Look through the data below and show every line that includes "Stadtbergen".

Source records
****************

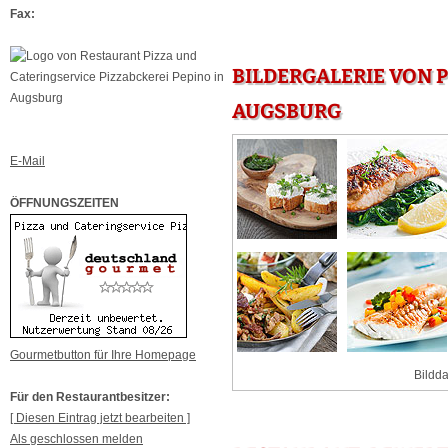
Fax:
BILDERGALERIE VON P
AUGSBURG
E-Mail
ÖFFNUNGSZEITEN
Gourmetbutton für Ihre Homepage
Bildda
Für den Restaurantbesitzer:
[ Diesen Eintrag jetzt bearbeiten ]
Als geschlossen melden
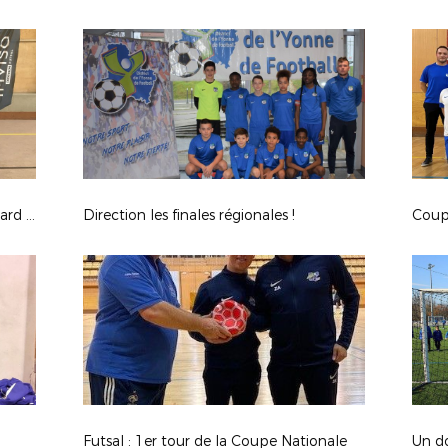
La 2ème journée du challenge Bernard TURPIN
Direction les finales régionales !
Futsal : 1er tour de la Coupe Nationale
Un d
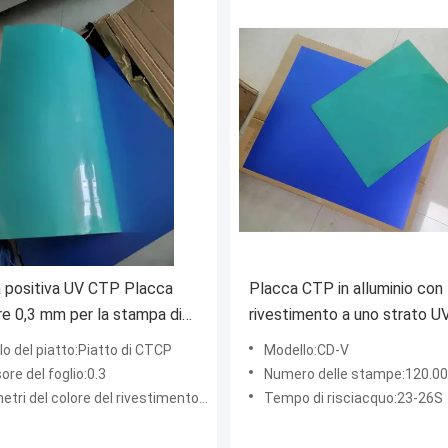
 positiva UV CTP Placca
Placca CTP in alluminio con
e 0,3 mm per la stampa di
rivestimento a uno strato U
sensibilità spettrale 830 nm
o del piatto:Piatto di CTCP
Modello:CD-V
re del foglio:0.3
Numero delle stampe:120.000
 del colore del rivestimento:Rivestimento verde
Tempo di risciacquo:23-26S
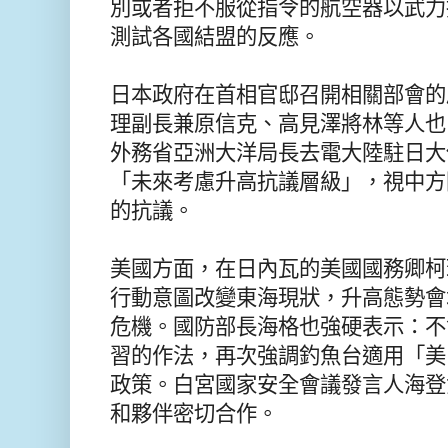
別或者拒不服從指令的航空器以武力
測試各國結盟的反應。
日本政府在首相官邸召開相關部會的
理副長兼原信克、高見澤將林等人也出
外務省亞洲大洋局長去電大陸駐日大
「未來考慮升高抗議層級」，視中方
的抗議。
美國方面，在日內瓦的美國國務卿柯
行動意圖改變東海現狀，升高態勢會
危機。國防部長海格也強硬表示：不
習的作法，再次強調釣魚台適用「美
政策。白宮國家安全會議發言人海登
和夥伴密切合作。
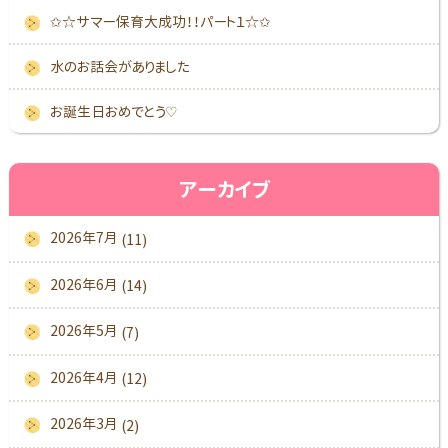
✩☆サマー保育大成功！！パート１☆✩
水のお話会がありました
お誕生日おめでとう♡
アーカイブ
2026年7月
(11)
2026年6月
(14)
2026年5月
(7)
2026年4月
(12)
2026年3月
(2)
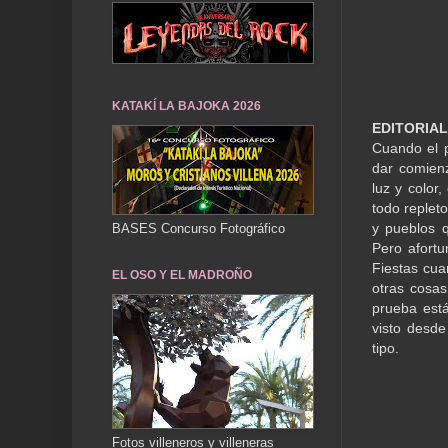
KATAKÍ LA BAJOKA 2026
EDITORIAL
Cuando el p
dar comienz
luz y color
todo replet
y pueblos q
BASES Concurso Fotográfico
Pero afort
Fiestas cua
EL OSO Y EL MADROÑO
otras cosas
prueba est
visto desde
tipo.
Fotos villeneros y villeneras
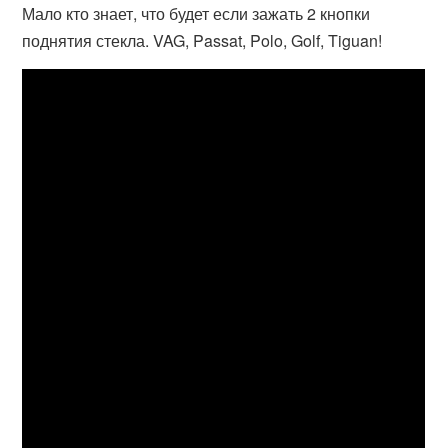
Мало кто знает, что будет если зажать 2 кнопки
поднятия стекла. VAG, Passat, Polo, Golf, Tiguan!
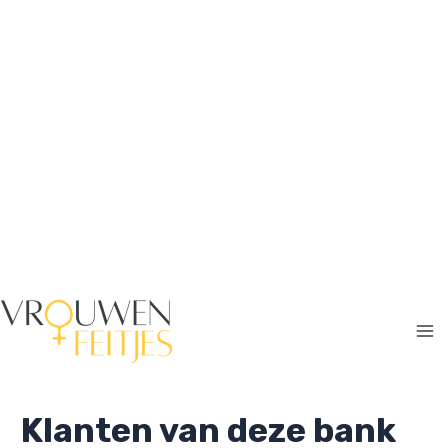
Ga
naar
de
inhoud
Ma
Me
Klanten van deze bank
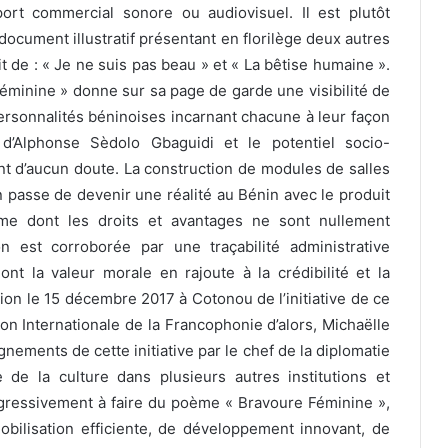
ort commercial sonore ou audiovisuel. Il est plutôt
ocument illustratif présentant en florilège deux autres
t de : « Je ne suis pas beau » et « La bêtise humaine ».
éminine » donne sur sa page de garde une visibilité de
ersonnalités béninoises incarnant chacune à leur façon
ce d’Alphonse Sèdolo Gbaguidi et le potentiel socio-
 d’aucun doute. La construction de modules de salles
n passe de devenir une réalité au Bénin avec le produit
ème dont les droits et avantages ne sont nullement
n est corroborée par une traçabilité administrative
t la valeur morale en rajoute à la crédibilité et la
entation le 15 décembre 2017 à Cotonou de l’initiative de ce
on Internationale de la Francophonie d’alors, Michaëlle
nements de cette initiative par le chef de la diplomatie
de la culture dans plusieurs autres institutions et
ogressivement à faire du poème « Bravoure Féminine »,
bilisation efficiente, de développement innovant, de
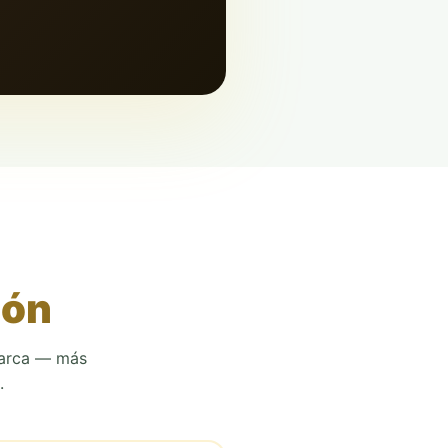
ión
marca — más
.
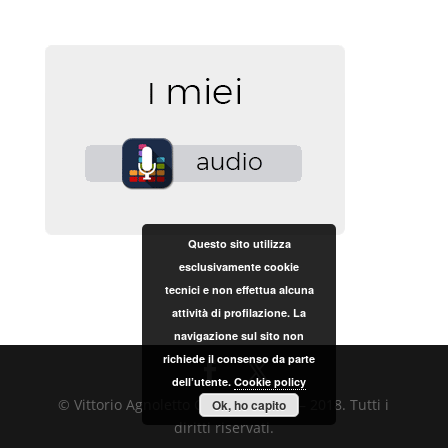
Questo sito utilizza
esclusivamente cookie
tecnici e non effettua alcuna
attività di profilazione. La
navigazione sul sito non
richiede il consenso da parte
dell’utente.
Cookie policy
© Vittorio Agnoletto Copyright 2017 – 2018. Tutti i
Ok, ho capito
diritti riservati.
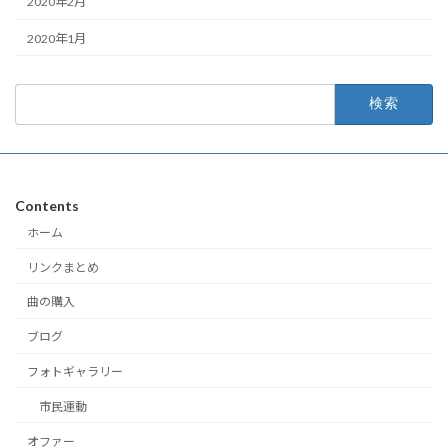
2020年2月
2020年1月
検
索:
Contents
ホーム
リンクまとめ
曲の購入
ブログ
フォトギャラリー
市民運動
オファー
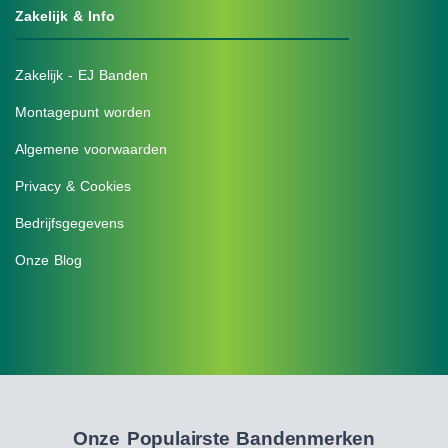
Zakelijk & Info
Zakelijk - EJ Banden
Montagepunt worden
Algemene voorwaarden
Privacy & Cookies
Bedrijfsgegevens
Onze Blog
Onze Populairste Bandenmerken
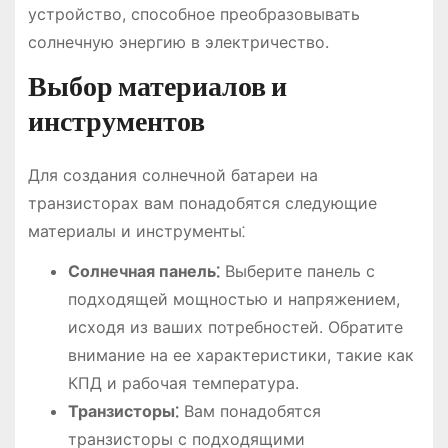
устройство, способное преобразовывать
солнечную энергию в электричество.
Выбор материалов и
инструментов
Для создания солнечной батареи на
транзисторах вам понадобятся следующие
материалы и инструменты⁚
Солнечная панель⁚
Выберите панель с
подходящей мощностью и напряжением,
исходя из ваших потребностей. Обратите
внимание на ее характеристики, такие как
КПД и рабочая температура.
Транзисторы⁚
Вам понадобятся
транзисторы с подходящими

****************

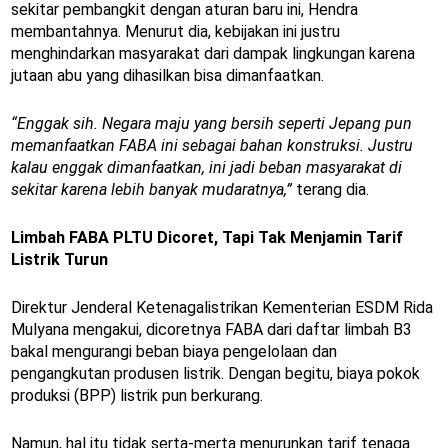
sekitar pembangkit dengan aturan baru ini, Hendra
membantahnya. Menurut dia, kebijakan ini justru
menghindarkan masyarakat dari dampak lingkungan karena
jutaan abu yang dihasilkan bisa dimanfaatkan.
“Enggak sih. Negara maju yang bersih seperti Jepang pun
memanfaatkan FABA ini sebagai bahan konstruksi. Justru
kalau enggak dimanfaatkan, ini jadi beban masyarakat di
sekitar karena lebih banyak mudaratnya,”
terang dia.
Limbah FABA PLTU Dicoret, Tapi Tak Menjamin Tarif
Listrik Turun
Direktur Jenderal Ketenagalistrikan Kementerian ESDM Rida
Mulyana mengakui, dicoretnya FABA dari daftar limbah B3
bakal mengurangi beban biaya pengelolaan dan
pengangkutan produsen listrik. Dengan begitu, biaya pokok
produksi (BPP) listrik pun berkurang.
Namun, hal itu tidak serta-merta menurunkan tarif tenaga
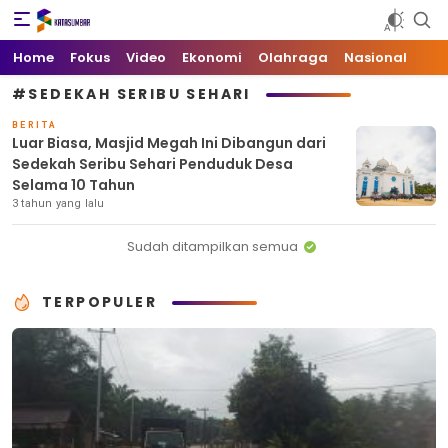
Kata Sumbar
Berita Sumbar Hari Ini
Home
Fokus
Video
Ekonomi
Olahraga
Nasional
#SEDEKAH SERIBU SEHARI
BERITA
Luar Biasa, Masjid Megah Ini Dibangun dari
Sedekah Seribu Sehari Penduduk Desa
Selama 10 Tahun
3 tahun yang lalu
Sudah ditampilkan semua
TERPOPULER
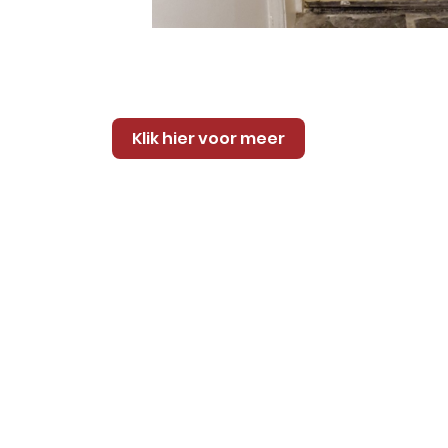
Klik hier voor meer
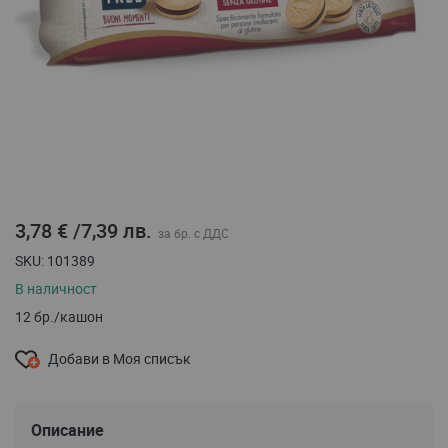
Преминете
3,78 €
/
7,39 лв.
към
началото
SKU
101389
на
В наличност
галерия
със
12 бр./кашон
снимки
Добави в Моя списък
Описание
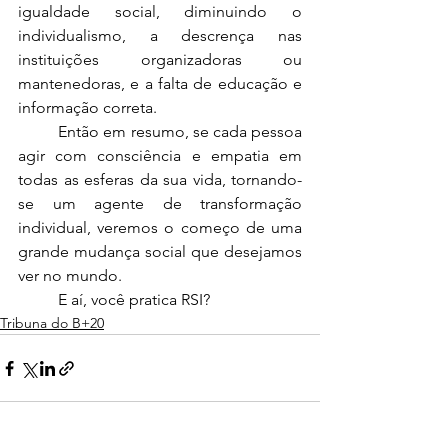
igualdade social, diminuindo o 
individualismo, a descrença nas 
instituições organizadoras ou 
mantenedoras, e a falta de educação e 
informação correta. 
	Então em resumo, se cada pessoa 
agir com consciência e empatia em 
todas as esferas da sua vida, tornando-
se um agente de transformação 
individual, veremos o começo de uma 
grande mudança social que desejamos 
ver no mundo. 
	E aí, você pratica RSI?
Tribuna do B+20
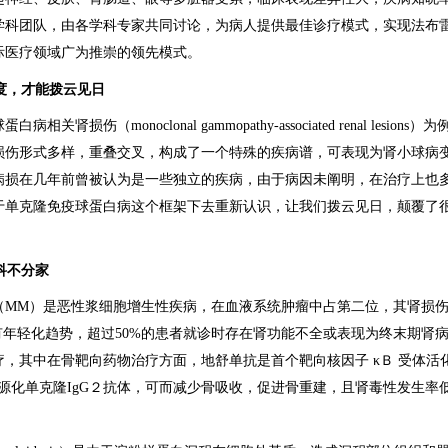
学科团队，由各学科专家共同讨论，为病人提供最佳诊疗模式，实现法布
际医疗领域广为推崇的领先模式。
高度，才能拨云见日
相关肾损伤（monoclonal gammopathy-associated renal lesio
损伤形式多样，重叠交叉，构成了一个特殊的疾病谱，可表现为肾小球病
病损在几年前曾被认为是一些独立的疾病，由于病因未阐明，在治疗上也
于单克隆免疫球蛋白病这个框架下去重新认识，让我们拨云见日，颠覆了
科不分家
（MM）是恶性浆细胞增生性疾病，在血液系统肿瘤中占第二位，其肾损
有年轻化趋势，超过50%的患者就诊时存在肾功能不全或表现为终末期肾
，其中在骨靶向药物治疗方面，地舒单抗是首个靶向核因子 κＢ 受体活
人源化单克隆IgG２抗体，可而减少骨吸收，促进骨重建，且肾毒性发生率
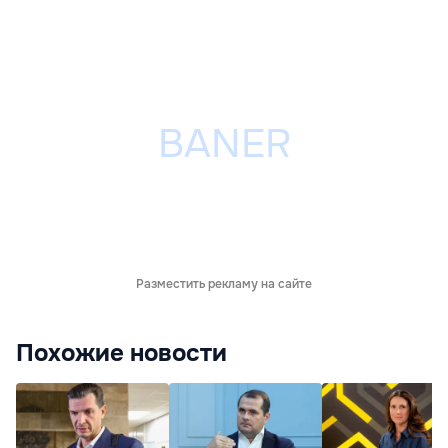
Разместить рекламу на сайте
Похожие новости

****************

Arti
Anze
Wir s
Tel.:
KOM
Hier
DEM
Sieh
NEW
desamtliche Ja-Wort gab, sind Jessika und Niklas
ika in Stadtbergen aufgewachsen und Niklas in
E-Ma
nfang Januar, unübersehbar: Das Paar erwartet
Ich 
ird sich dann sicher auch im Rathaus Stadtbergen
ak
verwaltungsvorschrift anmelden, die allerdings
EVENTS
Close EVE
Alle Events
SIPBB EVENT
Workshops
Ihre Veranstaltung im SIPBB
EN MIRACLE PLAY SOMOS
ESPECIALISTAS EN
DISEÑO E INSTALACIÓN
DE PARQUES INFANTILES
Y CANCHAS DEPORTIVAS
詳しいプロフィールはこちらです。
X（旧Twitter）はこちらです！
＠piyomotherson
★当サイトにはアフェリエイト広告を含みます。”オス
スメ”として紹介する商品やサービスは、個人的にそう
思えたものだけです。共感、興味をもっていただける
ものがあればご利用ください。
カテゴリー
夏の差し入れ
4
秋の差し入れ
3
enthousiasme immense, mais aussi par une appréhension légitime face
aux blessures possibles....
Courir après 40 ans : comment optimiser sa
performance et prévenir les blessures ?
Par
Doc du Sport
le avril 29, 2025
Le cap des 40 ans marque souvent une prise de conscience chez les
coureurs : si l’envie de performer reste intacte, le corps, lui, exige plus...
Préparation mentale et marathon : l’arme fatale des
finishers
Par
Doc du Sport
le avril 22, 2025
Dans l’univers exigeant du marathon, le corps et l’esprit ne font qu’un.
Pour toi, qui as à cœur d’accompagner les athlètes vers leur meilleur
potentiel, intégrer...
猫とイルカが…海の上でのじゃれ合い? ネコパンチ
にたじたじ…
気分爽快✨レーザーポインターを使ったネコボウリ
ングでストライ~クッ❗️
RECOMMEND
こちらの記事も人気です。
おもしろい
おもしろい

****************

Worked solution:
ika in Stadtbergen aufgewachsen und Niklas in
ird sich dann sicher auch im Rathaus Stadtbergen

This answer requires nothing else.